Bondholders however are protected by a legal structure that requires Ohio to deliver all of Hamilton County's sales tax revenue directly to the bond trustee, which then releases the remainder not needed for debt service to the county. The bonds are also structured with a gross-revenue pledge that elevates debt service payments above all other obligations, including operating costs.

The county's sales tax revenues have rebounded over the last five years, increasing on average by 4.6% annually.  Over the past three years alone, pledged sales taxes have increased by an annual average rate of 5.4%, most recently growing 5.2% to $78 million in 2015, according to Moody's.
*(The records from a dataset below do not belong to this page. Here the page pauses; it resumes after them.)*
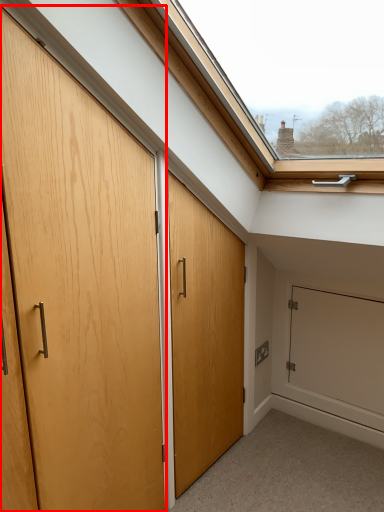 Question: From the image's perspective, what is the correct spatial relationship of door (annotated by the red box) in relation to screen door?

Choices:
 (A) above
 (B) below

Answer: (A) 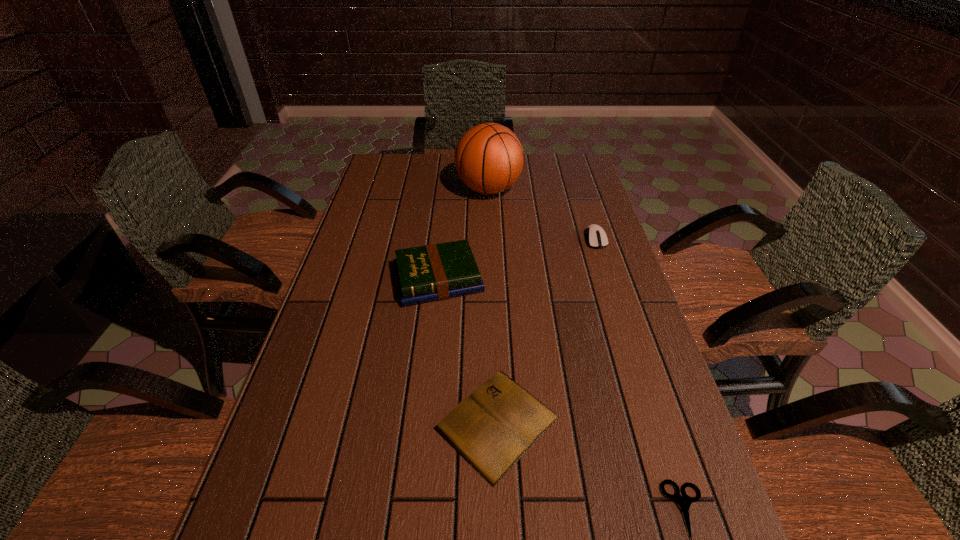 Image resolution: width=960 pixels, height=540 pixels. Identify the location of the tallest object. [x=489, y=158].

The width and height of the screenshot is (960, 540). I want to click on basketball, so click(489, 158).

The height and width of the screenshot is (540, 960). In order to click on the taller book in this screenshot , I will do `click(433, 272)`.

Where is `the third farthest object`? the third farthest object is located at coordinates (433, 272).

Locate an element on the screen. the second farthest object is located at coordinates (596, 237).

You are a GUI agent. You are given a task and a screenshot of the screen. Output one action in this format:
    pyautogui.click(x=<x>, y=<y>)
    Task: Click on the third shortest object
    
    Given the screenshot: What is the action you would take?
    pyautogui.click(x=596, y=237)

The image size is (960, 540). I want to click on the shorter book, so click(497, 424).

The width and height of the screenshot is (960, 540). What are the coordinates of `the nearer book` in the screenshot? It's located at (497, 424).

This screenshot has height=540, width=960. Find the location of `free space located on the front of the basketball`. free space located on the front of the basketball is located at coordinates (492, 282).

You are a GUI agent. You are given a task and a screenshot of the screen. Output one action in this format:
    pyautogui.click(x=<x>, y=<y>)
    Task: Click on the free location located on the right of the taller book
    
    Given the screenshot: What is the action you would take?
    pos(612,279) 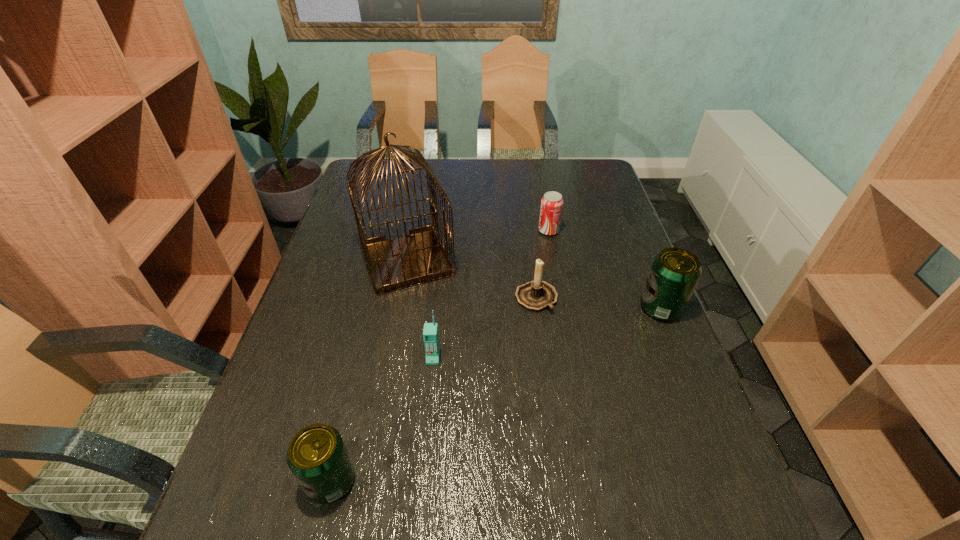 Find the location of `free space between the rightmost object and the soda can`. free space between the rightmost object and the soda can is located at coordinates (605, 269).

The height and width of the screenshot is (540, 960). In order to click on free area in between the tallest object and the candle holder in this screenshot , I will do `click(471, 279)`.

Locate an element on the screen. unoccupied area between the soda can and the farther beer can is located at coordinates 605,269.

Locate an element on the screen. This screenshot has width=960, height=540. free point between the right beer can and the nearest object is located at coordinates (495, 394).

Image resolution: width=960 pixels, height=540 pixels. I want to click on free space that is in between the tallest object and the cellular telephone, so click(x=420, y=309).

Find the location of a particular element. free space between the rightmost object and the soda can is located at coordinates (605, 269).

Find the location of a particular element. The height and width of the screenshot is (540, 960). empty location between the soda can and the fifth farthest object is located at coordinates (491, 294).

Locate an element on the screen. object that is the second nearest to the left beer can is located at coordinates (417, 258).

Find the location of `the closest object to the taller beer can`. the closest object to the taller beer can is located at coordinates (536, 295).

At what (x,y) coordinates should I click in order to perform the action: click on free space that satisfies the following two spatial constraints: 1. on the logo side of the soda can; 2. on the front side of the nearer beer can. Please return your answer as a coordinate pair (x, y). Image resolution: width=960 pixels, height=540 pixels. Looking at the image, I should click on (595, 481). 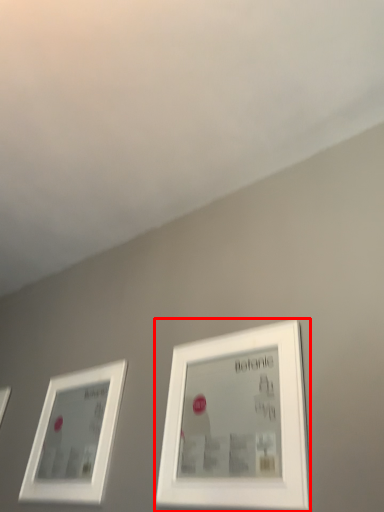 Question: From the image's perspective, considering the relative positions of picture frame (annotated by the red box) and picture frame in the image provided, where is picture frame (annotated by the red box) located with respect to the staircase?

Choices:
 (A) below
 (B) above

Answer: (B) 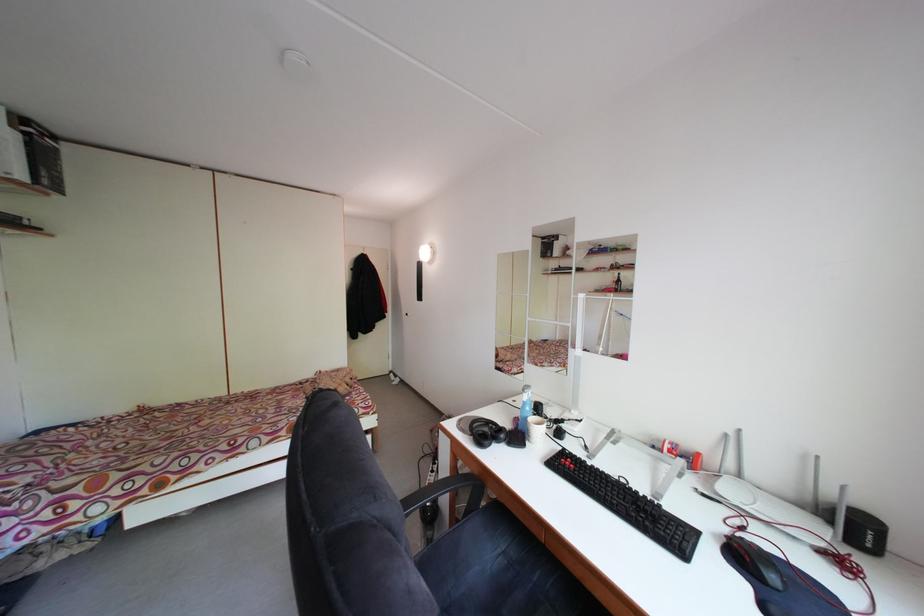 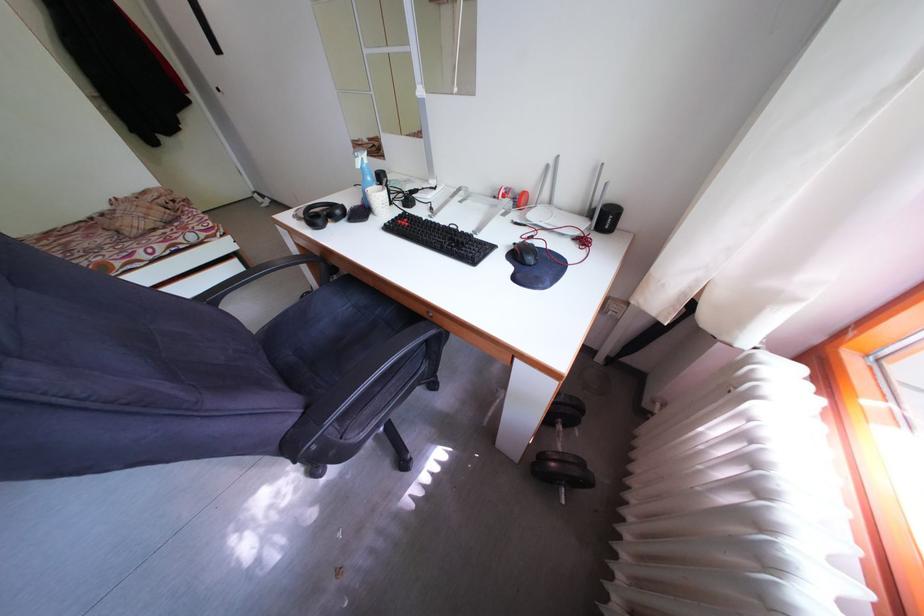 Locate, in the second image, the point that corresponds to point (537, 415) in the first image.

(378, 185) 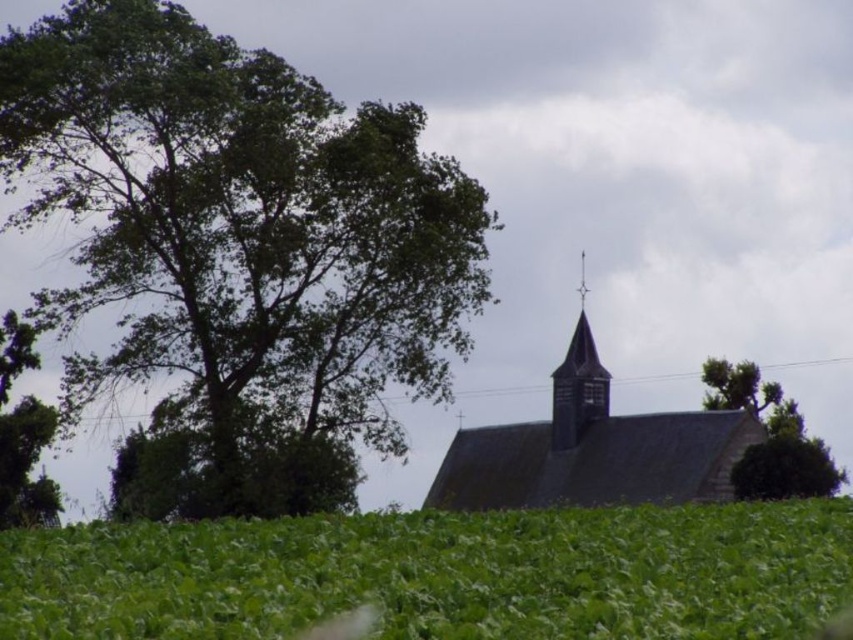 Question: Is green leafy field at lower center to the right of green leafy tree at upper right from the viewer's perspective?

Choices:
 (A) yes
 (B) no

Answer: (B)

Question: Among these objects, which one is farthest from the camera?

Choices:
 (A) green leafy tree at left
 (B) dark gray shingles at center

Answer: (B)

Question: Does green leafy tree at upper left appear on the left side of green leafy tree at left?

Choices:
 (A) no
 (B) yes

Answer: (A)

Question: Observing the image, what is the correct spatial positioning of green leafy field at lower center in reference to smooth dark brown spire at center?

Choices:
 (A) right
 (B) left

Answer: (B)

Question: Which point appears farthest from the camera in this image?

Choices:
 (A) (743, 362)
 (B) (561, 420)

Answer: (A)

Question: Estimate the real-world distances between objects in this image. Which object is closer to the green leafy field at lower center?

Choices:
 (A) smooth dark brown spire at center
 (B) dark gray shingles at center
 (C) green leafy tree at left

Answer: (B) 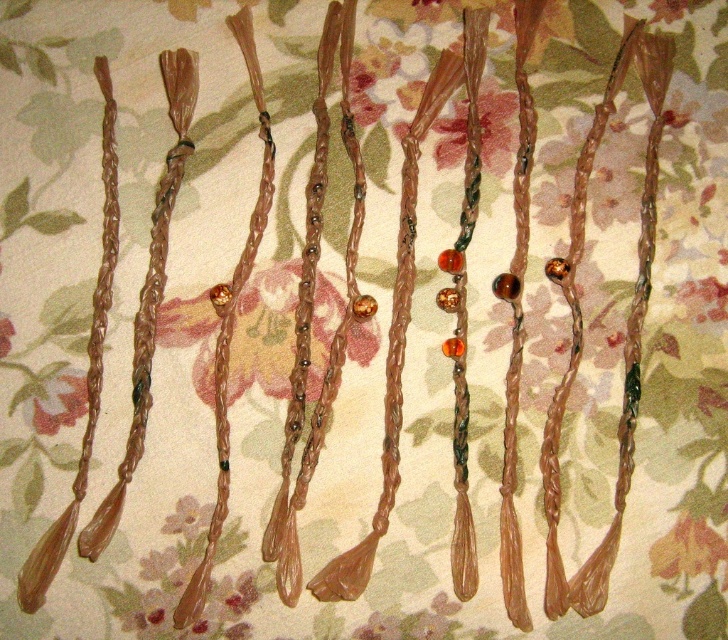 In the scene shown: Which is above, translucent plastic flower at center or matte floral fabric at lower left?

Positioned higher is translucent plastic flower at center.

Does translucent plastic flower at center have a lesser height compared to matte floral fabric at lower left?

No, translucent plastic flower at center is not shorter than matte floral fabric at lower left.

Is point (499, 136) positioned behind point (55, 420)?

Yes, point (499, 136) is farther from viewer.

Where is `translucent plastic flower at center`? translucent plastic flower at center is located at coordinates (496, 125).

Between translucent amber beads at center and matte floral fabric at lower left, which one is positioned higher?

Positioned higher is translucent amber beads at center.

Who is more distant from viewer, (312, 352) or (84, 403)?

Point (312, 352)

Identify the location of translucent amber beads at center. (265, 332).

Is translucent amber beads at center below translucent plastic flower at center?

Yes.

Describe the element at coordinates (265, 332) in the screenshot. This screenshot has width=728, height=640. I see `translucent amber beads at center` at that location.

Find the location of `translucent amber beads at center`. translucent amber beads at center is located at coordinates (265, 332).

Identify the location of translucent amber beads at center. The height and width of the screenshot is (640, 728). (265, 332). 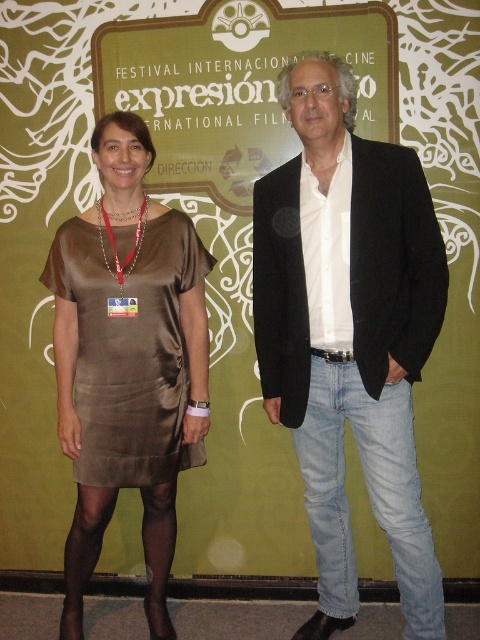 Question: Which of the following is the farthest from the observer?

Choices:
 (A) black cotton blazer at center
 (B) light blue denim jeans at lower right
 (C) satin dress at left

Answer: (C)

Question: Does black cotton blazer at center have a smaller size compared to satin dress at left?

Choices:
 (A) no
 (B) yes

Answer: (A)

Question: Which of the following is the closest to the observer?

Choices:
 (A) black cotton blazer at center
 (B) light blue denim jeans at lower right
 (C) satin dress at left

Answer: (A)

Question: Which point is farther to the camera?

Choices:
 (A) (428, 528)
 (B) (310, 97)
 (C) (115, 321)

Answer: (C)

Question: Is satin dress at left to the left of light blue denim jeans at lower right from the viewer's perspective?

Choices:
 (A) yes
 (B) no

Answer: (A)

Question: Is black cotton blazer at center behind satin dress at left?

Choices:
 (A) yes
 (B) no

Answer: (B) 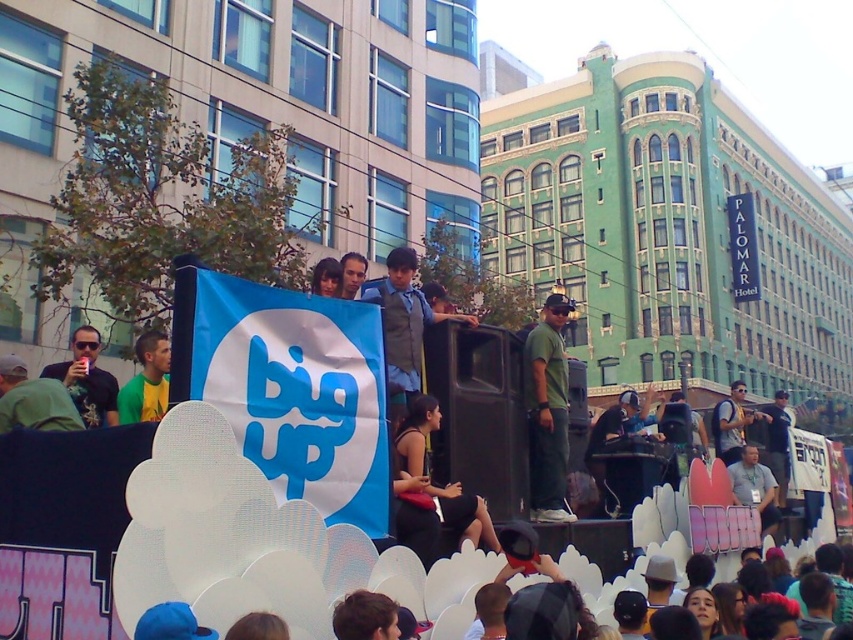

The county budgeted for 1.0% growth in 2016, but year-to-date collections reflect a 3.8% increase. The county projects 1.5% annual growth thereafter. "The sales tax debt is supported by the county's large and diverse tax base and positive trend in sales tax revenue with improving coverage," said Stratford Shields, managing director at RBC Capital markets.

Stadium operating costs averaged $11.6 million in the five years through fiscal 2014, Moody's said. The 0.5% dedicated sales tax provided $74.1 million of revenue in fiscal 2014, compared to combined debt service, operating costs and school payments of $64.5 million.

Moody's warns that operating costs may rise as the stadiums age.

If sales tax collection were to drop significantly due to a drop in retail sales, there may insufficient funds to cover debt service on the bonds, according to deal documents.

"Although historical and projected sales tax collections and estimates indicate that collections from the additional .5% sales tax are greater than the amount needed to pay debt service on the bonds the County cannot guarantee that sales tax collection will continue at historical levels," the document said.

Moody's said this risk is mitigated by both the healthy general fund reserves as well as reserves held in the stadium funds.